Exercise description -
Go to the line containing "повний спектр послуг з" in the listing below. Output that line and each later one exactly.

Supplied records -
▽
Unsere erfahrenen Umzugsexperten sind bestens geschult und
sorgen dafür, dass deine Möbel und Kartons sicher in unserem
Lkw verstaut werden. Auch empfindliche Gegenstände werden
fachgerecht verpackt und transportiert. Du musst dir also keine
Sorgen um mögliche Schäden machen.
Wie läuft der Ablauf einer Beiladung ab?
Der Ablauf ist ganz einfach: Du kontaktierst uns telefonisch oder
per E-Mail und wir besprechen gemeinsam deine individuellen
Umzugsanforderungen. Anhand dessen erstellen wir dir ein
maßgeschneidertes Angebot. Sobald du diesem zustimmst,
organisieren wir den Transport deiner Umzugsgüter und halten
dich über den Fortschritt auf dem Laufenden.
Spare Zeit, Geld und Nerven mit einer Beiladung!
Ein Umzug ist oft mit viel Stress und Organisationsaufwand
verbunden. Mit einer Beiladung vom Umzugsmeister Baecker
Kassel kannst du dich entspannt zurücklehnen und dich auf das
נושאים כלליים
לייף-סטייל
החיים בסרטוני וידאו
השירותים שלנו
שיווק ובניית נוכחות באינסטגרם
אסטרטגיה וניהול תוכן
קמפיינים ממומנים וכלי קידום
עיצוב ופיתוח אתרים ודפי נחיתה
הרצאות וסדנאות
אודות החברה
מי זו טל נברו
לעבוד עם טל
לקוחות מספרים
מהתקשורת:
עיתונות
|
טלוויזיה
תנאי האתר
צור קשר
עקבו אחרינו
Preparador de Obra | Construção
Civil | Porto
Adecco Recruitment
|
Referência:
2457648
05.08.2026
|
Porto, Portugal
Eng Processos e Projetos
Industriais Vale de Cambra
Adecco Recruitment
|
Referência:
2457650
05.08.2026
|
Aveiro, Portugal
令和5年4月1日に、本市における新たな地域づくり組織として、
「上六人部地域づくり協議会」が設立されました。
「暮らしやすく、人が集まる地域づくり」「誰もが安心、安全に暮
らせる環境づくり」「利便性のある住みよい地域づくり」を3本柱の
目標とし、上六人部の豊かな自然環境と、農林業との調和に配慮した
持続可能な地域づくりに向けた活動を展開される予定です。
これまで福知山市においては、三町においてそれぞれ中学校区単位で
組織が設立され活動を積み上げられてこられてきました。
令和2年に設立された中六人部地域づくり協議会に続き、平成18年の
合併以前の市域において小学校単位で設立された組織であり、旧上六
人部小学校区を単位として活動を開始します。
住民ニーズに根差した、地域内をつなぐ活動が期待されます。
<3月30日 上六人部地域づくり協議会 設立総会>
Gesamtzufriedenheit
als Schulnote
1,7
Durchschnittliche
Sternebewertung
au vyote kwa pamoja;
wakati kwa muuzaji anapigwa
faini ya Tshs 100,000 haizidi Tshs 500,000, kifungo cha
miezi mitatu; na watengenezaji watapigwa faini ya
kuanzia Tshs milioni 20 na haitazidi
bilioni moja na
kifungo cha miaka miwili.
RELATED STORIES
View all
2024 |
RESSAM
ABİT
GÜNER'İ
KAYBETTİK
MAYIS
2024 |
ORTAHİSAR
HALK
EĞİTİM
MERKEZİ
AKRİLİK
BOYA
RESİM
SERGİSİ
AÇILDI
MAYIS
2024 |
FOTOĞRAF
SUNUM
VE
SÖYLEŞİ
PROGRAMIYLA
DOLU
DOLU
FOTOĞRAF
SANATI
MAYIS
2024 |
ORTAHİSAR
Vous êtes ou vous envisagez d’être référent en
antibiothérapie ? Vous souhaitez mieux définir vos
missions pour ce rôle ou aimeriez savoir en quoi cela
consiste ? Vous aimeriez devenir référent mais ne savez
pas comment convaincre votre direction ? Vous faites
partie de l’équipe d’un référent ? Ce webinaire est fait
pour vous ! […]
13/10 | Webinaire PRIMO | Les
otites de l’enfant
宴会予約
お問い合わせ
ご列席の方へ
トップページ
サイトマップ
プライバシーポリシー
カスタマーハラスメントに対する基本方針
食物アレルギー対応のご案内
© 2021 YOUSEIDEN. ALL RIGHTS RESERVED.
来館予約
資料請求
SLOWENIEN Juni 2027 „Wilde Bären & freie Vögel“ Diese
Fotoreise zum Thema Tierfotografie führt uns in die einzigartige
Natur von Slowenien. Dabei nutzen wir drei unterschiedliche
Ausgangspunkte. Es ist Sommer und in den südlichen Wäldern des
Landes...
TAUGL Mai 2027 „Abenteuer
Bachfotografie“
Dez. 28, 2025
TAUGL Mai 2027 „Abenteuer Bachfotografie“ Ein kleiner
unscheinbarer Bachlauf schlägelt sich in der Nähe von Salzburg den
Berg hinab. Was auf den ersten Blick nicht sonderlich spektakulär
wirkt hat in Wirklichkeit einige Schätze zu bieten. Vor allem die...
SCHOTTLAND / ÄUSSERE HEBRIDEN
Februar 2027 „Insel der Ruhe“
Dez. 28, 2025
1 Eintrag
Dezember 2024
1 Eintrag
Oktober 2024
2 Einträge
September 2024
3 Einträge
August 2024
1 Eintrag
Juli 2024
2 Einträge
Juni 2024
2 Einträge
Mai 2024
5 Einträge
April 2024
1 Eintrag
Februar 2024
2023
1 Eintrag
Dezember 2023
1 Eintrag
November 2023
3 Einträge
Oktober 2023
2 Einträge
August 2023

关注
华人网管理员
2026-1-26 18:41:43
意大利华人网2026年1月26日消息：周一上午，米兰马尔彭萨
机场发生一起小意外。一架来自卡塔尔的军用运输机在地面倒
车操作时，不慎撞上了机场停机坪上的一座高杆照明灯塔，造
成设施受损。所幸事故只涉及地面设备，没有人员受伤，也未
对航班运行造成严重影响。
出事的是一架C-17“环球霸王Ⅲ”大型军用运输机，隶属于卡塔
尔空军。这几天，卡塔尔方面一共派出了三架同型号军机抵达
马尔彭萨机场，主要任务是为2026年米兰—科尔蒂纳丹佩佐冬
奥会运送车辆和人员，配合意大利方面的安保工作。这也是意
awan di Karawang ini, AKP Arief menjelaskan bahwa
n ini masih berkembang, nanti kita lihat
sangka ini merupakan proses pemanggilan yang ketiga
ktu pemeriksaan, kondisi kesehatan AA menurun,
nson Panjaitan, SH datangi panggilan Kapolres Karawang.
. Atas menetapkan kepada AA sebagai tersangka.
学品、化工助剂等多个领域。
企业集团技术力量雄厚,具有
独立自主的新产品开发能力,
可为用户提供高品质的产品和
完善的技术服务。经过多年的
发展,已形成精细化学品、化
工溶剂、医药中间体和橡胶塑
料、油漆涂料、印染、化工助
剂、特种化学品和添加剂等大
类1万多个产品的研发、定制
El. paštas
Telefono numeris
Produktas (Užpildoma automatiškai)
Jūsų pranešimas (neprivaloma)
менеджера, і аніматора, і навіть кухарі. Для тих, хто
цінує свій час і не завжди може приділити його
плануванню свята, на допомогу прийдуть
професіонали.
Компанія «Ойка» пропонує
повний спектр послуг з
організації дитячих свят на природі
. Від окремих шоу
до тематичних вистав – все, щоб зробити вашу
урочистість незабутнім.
△
Result of this exercise -
повний спектр послуг з
організації дитячих свят на природі
. Від окремих шоу
до тематичних вистав – все, щоб зробити вашу
урочистість незабутнім.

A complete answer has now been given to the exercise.